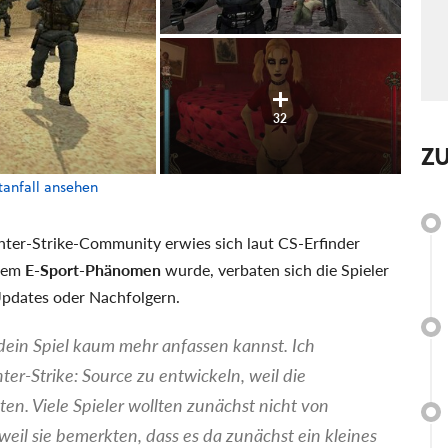
32
Z
tanfall ansehen
ter-Strike-Community erwies sich laut CS-Erfinder
inem
E-Sport-Phänomen
wurde, verbaten sich die Spieler
Updates oder Nachfolgern.
ein Spiel kaum mehr anfassen kannst. Ich
ter-Strike: Source zu entwickeln, weil die
en. Viele Spieler wollten zunächst nicht von
weil sie bemerkten, dass es da zunächst ein kleines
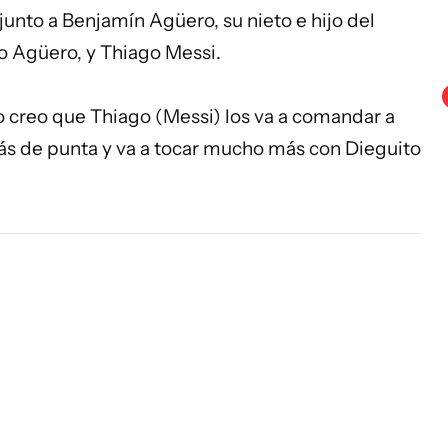
junto a Benjamín Agüero, su nieto e hijo del
o Agüero, y Thiago Messi.
) Yo creo que Thiago (Messi) los va a comandar a
 más de punta y va a tocar mucho más con Dieguito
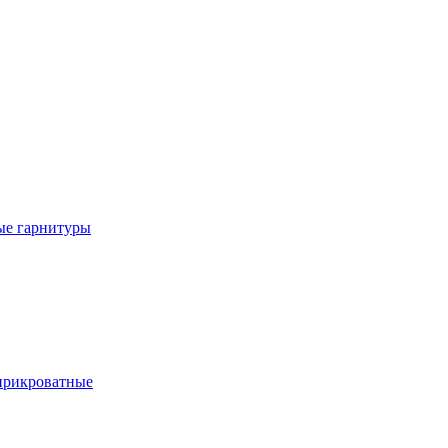
е гарнитуры
рикроватные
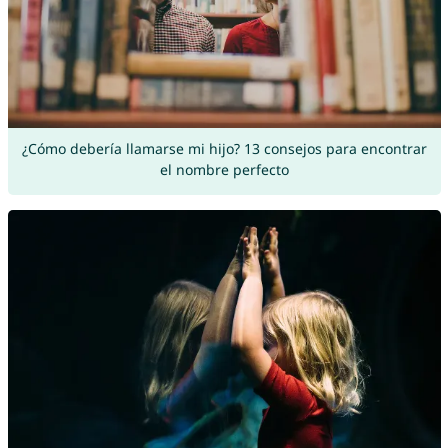
¿Cómo debería llamarse mi hijo? 13 consejos para encontrar
el nombre perfecto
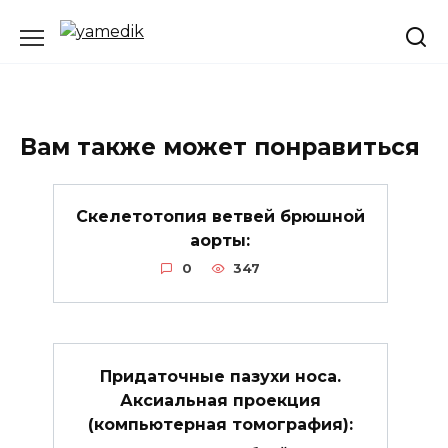
Перейти
к
содержанию
Вам также может понравиться
Скелетотопия ветвей брюшной
аорты:
0
347
Придаточные пазухи носа.
Аксиальная проекция
(компьютерная томография):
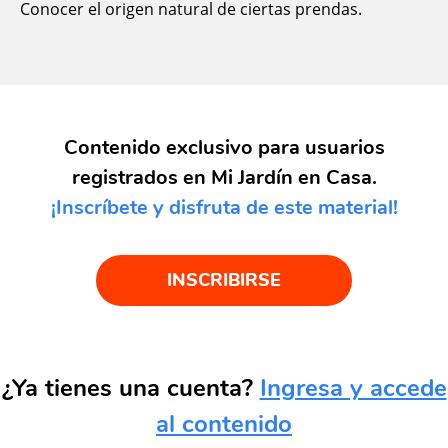
Conocer el origen natural de ciertas prendas.
Contenido exclusivo para usuarios
registrados en Mi Jardín en Casa.
¡Inscríbete y disfruta de este material!
INSCRIBIRSE
¿Ya tienes una cuenta?
Ingresa y accede
al contenido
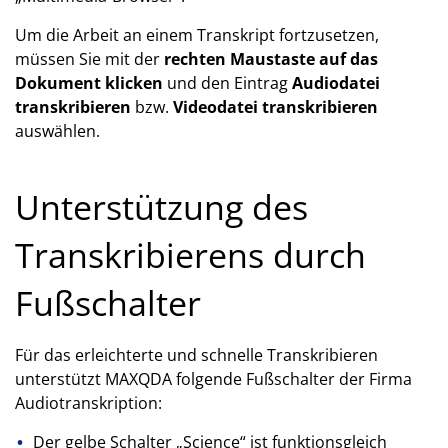
Um die Arbeit an einem Transkript fortzusetzen,
müssen Sie mit der
rechten Maustaste auf das
Dokument klicken
und den Eintrag
Audiodatei
transkribieren
bzw.
Videodatei transkribieren
auswählen.
Unterstützung des
Transkribierens durch
Fußschalter
Für das erleichterte und schnelle Transkribieren
unterstützt MAXQDA folgende Fußschalter der Firma
Audiotranskription:
Der gelbe Schalter „Science“ ist funktionsgleich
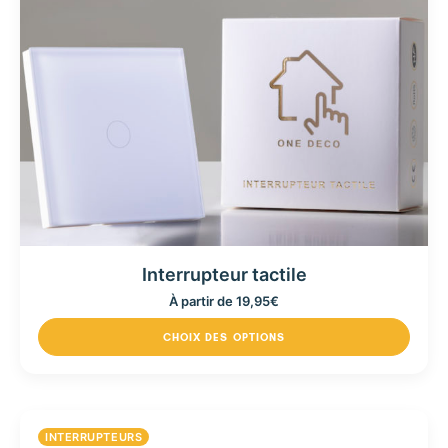
Interrupteur tactile
À partir de
19,95
€
CHOIX DES OPTIONS
INTERRUPTEURS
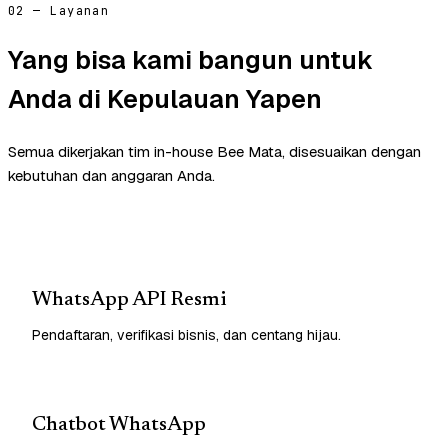
02 — Layanan
Yang bisa kami bangun untuk
Anda di Kepulauan Yapen
Semua dikerjakan tim in-house Bee Mata, disesuaikan dengan
kebutuhan dan anggaran Anda.
WhatsApp API Resmi
Pendaftaran, verifikasi bisnis, dan centang hijau.
Chatbot WhatsApp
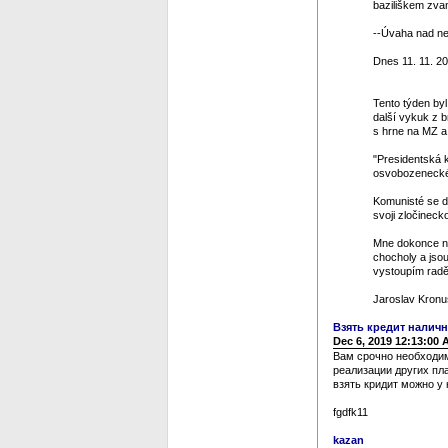
baziliškem zvan
--Úvaha nad ned
Dnes 11. 11. 20
Tento týden by
další vykuk z 
s hrne na MZ a 
"Presidentská k
osvobozeneckéh
Komunisté se dos
svoji zločinecko
Mne dokonce na
chocholy a jso
vystoupím raděj
Jaroslav Kronu
Взять кредит нали
Dec 6, 2019 12:13:00
Вам срочно необходим
реализации других пл
взять кридит можно у 
fgdfk11
kazan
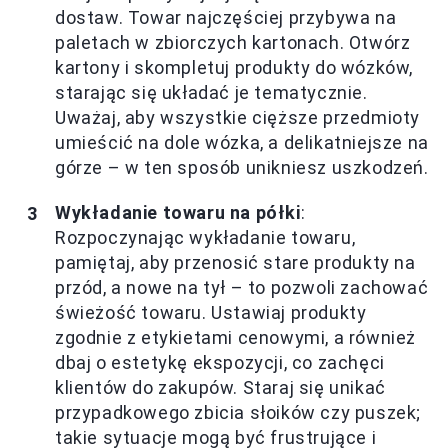
dostaw. Towar najczęściej przybywa na
paletach w zbiorczych kartonach. Otwórz
kartony i skompletuj produkty do wózków,
starając się układać je tematycznie.
Uważaj, aby wszystkie cięższe przedmioty
umieścić na dole wózka, a delikatniejsze na
górze – w ten sposób unikniesz uszkodzeń.
Wykładanie towaru na półki
:
Rozpoczynając wykładanie towaru,
pamiętaj, aby przenosić stare produkty na
przód, a nowe na tył – to pozwoli zachować
świeżość towaru. Ustawiaj produkty
zgodnie z etykietami cenowymi, a również
dbaj o estetykę ekspozycji, co zachęci
klientów do zakupów. Staraj się unikać
przypadkowego zbicia słoików czy puszek;
takie sytuacje mogą być frustrujące i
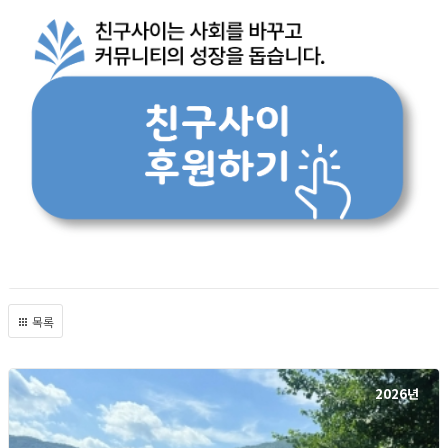
목록
2026년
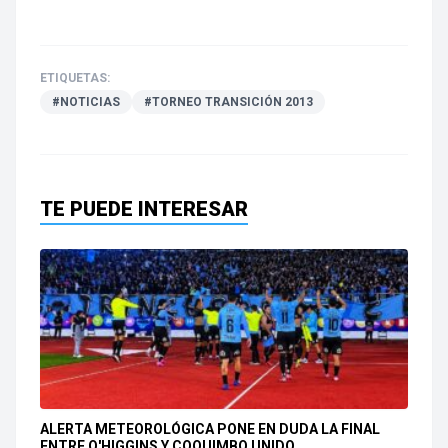
ETIQUETAS:
#NOTICIAS
#TORNEO TRANSICIÓN 2013
TE PUEDE INTERESAR
ALERTA METEOROLÓGICA PONE EN DUDA LA FINAL
ENTRE O'HIGGINS Y COQUIMBO UNIDO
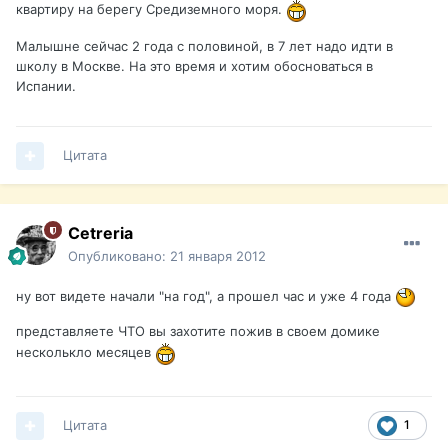
квартиру на берегу Средиземного моря.
Малышне сейчас 2 года с половиной, в 7 лет надо идти в
школу в Москве. На это время и хотим обосноваться в
Испании.
Цитата
Cetreria
Опубликовано:
21 января 2012
ну вот видете начали "на год", а прошел час и уже 4 года
представляете ЧТО вы захотите пожив в своем домике
несколькло месяцев
Цитата
1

> WHAT IS REQUIRED
Verbatim copy, pictures excluded: output the lines from the first line of the records above through the line containing "Придаточные пазухи носа.".

> OUTPUT
32
Z
tanfall ansehen
ter-Strike-Community erwies sich laut CS-Erfinder
inem
E-Sport-Phänomen
wurde, verbaten sich die Spieler
Updates oder Nachfolgern.
ein Spiel kaum mehr anfassen kannst. Ich
ter-Strike: Source zu entwickeln, weil die
en. Viele Spieler wollten zunächst nicht von
weil sie bemerkten, dass es da zunächst ein kleines
junto a Benjamín Agüero, su nieto e hijo del
o Agüero, y Thiago Messi.
) Yo creo que Thiago (Messi) los va a comandar a
 más de punta y va a tocar mucho más con Dieguito
е гарнитуры
рикроватные
¿Cómo debería llamarse mi hijo? 13 consejos para encontrar
el nombre perfecto
Перейти
к
содержанию
Вам также может понравиться
Скелетотопия ветвей брюшной
аорты:
0
347
Придаточные пазухи носа.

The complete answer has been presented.